Take poor old Herman Van Rompuy, Mr “Who are you?” in Nigel Farage’s memorable mordant designation. He keeps scuttling around, wasting his time drawing up plans for the way forward, and how to effect full fiscal and monetary integration and all sorts of lovely things like that. Which are immediately thrown unread into the trash can by the Real Leader (what is the word for leader in German again?).

So, the whole of the EU paraphernalia are from useless to dangerous. A bunch of appointed, very well paid apparatchicks who make no contribution at all to any of the decisions that have to be made. As a result, what do we get?

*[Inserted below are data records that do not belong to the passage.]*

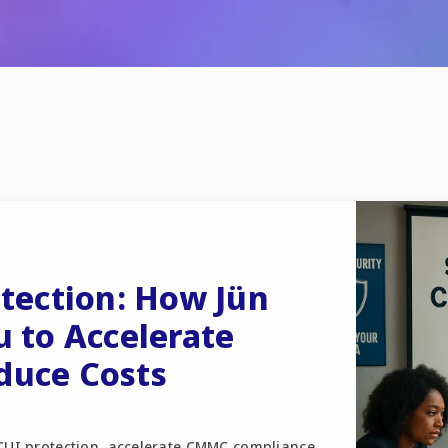
otection: How Jün
u to Accelerate
duce Costs
 CUI protection, accelerate CMMC compliance,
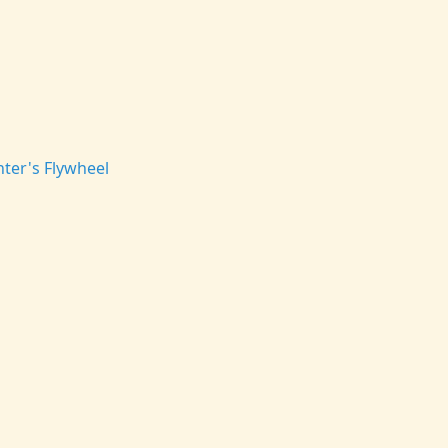
ter's Flywheel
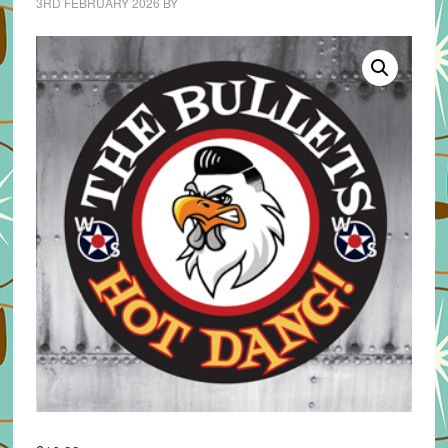
3RD FEBRUARY 2026
BY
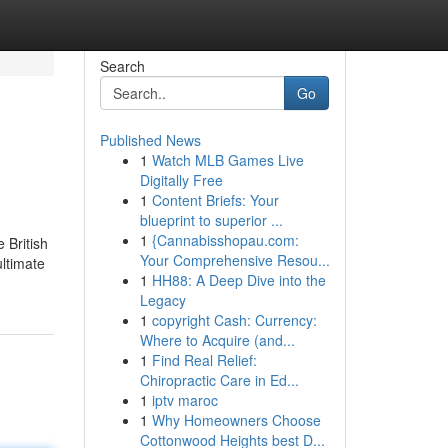
Search
Go
Published News
1
Watch MLB Games Live
Digitally Free
1
Content Briefs: Your
blueprint to superior ...
1
{Cannabisshopau.com:
 British
Your Comprehensive Resou...
ultimate
1
HH88: A Deep Dive into the
Legacy
1
copyright Cash: Currency:
Where to Acquire (and...
1
Find Real Relief:
Chiropractic Care in Ed...
1
iptv maroc
1
Why Homeowners Choose
Cottonwood Heights best D...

Endless meetings and summits where Ministers and Prime Ministers and Heads of State all gather physically in Brussels to hash out whatever it is on the agenda. The hang around for hours and hours, enjoying good dinners with very good wines, we re told, and in the most successful of cases, end up agreeing to some fudge in the wee hours of the morning. A time when no one’s mind is really fully functional any more. And this shows in the way the decisions unravel.

How is it possible, at this stage in history, with all the technology now available, with all the experience of history at everyone’s fingertips, that such an important decision making body should be so clumsy, so crude and, in the end so utterly inefficient?

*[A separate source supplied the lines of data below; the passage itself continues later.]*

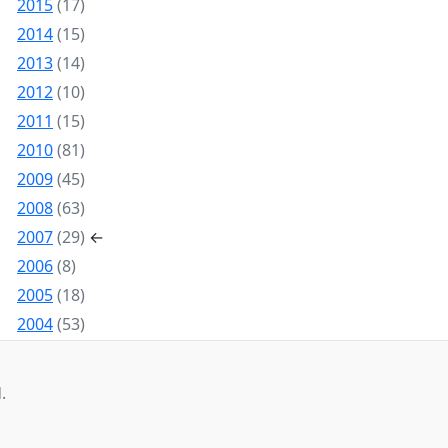
2015
(17)
2014
(15)
2013
(14)
2012
(10)
2011
(15)
2010
(81)
2009
(45)
2008
(63)
2007
(29)
←
2006
(8)
2005
(18)
2004
(53)
.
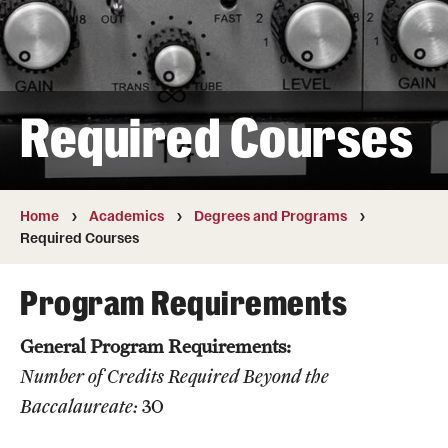
Transfer
International Admissions
Required Courses
Academics
Degrees and Programs
Campuses
Home
Academics
Degrees and Programs
Required Courses
Continuing Education & Summer Sessions
Program Requirements
Courses and Schedules
General Program Requirements:
Dual Degree Programs
Number of Credits Required Beyond the
Honors Program
Baccalaureate:
30
Interdisciplinary Academics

The summit meetings or meetings of Ministers should be nothing more than rubber stamps for negotiations and agreements that have already been reached or hammered out at lower levels. Instead we are treated to a performance of wrangling and in fighting over unprepared matters where the Euro apparatchicks are totally irrelevant.

So it is hardly surprising they are all upbeat, telling us the worse of the crisis is over, things getting better, next year will see growth and all the other claptrap.

Claptrap designed to hide the truth of the matter. Which is that in the absence of any real European institutions, the country with the most money (and least diplomacy) has decided to run the show to its own advantage. And not only does no one object, but no one even notices or minds. The Eurocrats are quite happy to be ridiculed and ignored and even reviled, as long as they remain appointees and do not have to be elected.

The other leaders, inevitably, all follow their own national interests. And how else could that be when it is top dog who is doing it worse than all the others?

And everybody acknowledges out loud, with a shrug of “so what?” acceptance, that no decisions on any of the important matters, like the banking union or Greece, can even be contemplated before the German elections lest Frau Merkel lose these elections.

So the whole of the EU has accepted to have as its only priority at this stage, the election prospects of one woman.

Does this make any sense? Does it inspire confidence in the future of Europe?